Rather than designing the game in phases, as in previous installments, the team led by Hagihara and Koji Igarashi drew up a more open concept, with an entire castle to explore. Naturally, not all fortress locations are accessible from the beginning. The idea was for the character to learn the skills that would then allow him to go further and continue advancing in the adventure, a deeper approach that lengthened the life of the product.
I wanted to create a title that could be enjoyed in the long run.
The introduction of RPG elements also had its reason for being: “I wanted to change the feeling that Castlevania was a difficult action game,” emphasized ‘IGA’ in the same article. “When we decided to adopt RPG elements, we agreed that users deserved something good by defeating enemies, so I thought about experience points.” The leveling up and the possibility of equipping weapons, as well as the different pieces of equipment and spells manage to fit perfectly into the then new formula for Castlevania. “I thought that even users who were not good at playing action titles would be able to complete the product if I adapted this system.”
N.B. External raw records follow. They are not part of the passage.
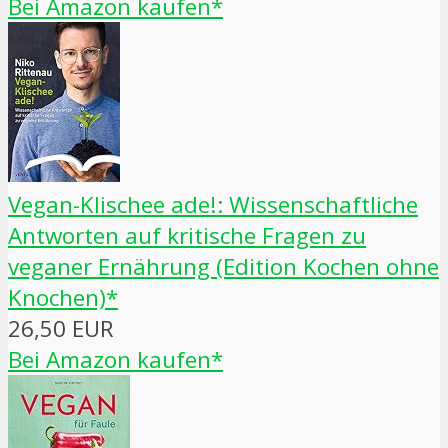
Bei Amazon kaufen*
Vegan-Klischee ade!: Wissenschaftliche
Antworten auf kritische Fragen zu
veganer Ernährung (Edition Kochen ohne
Knochen)*
26,50 EUR
Bei Amazon kaufen*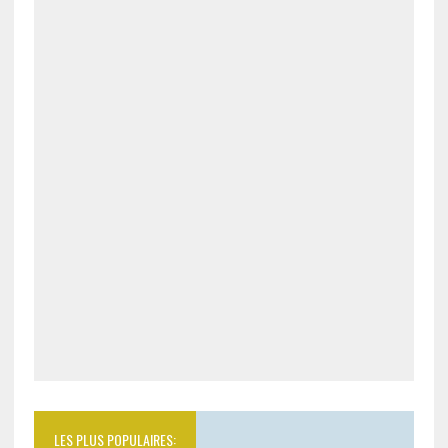
LES PLUS POPULAIRES: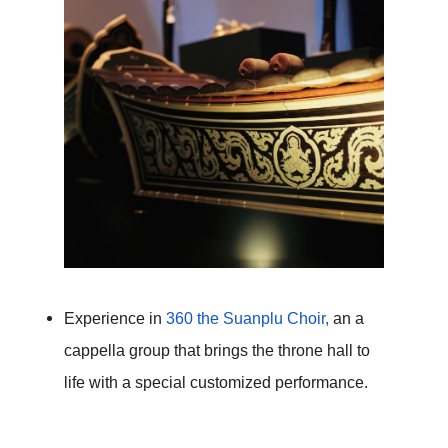
Experience in 
360 the Suanplu Choir,
 an a 
cappella group that brings the throne hall to 
life with a special customized performance.
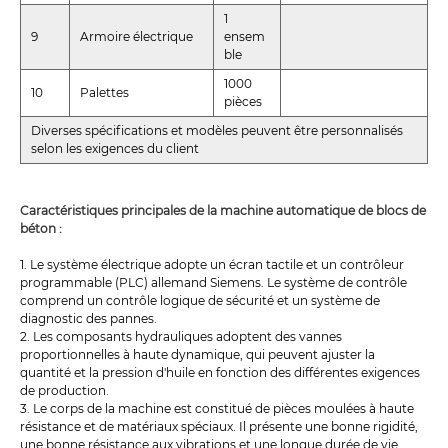
1
9
Armoire électrique
ensem
ble
1000
10
Palettes
pièces
Diverses spécifications et modèles peuvent être personnalisés
selon les exigences du client
Caractéristiques principales de la machine automatique de blocs de
béton :
1. Le système électrique adopte un écran tactile et un contrôleur
programmable (PLC) allemand Siemens. Le système de contrôle
comprend un contrôle logique de sécurité et un système de
diagnostic des pannes.
2. Les composants hydrauliques adoptent des vannes
proportionnelles à haute dynamique, qui peuvent ajuster la
quantité et la pression d'huile en fonction des différentes exigences
de production.
3. Le corps de la machine est constitué de pièces moulées à haute
résistance et de matériaux spéciaux. Il présente une bonne rigidité,
une bonne résistance aux vibrations et une longue durée de vie.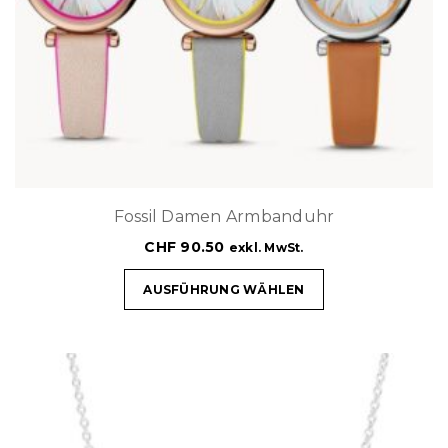
Fossil Damen Armbanduhr
CHF
90.50
exkl. MwSt.
AUSFÜHRUNG WÄHLEN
It would be unfair not to name Michiru Yamane, the composer who wrote the fabulous soundtrack for Castlevania: Symphony of the Knight, a whole symphony (hackneyed as the term is when one refers to this game) that is interspersed with the wonderful art of Ayami Kojima in a time when it seemed like two-dimensional graphics were mortally wounded. Alucard, the son of Dracula, awakens from his long sleep to investigate what happened during the mysterious disappearance of Richter Belmont. This work crowns the Top-10 of FreeGameTips with its well-deserved first place.